_What is being asked_. Your task is to write out exactly the lines from the line containing "This is particularly" through the end of the records, inclusive at both ends.

_Data shown_.
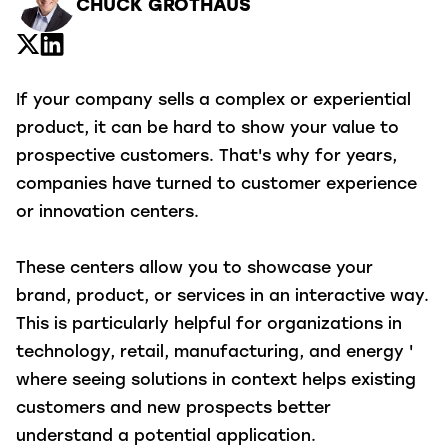
CHUCK GROTHAUS
If your company sells a complex or experiential
product, it can be hard to show your value to
prospective customers. That's why for years,
companies have turned to customer experience
or innovation centers.
These centers allow you to showcase your
brand, product, or services in an interactive way.
This is particularly helpful for organizations in
technology, retail, manufacturing, and energy '
where seeing solutions in context helps existing
customers and new prospects better
understand a potential application.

_Solution_.
This is particularly helpful for organizations in
technology, retail, manufacturing, and energy '
where seeing solutions in context helps existing
customers and new prospects better
understand a potential application.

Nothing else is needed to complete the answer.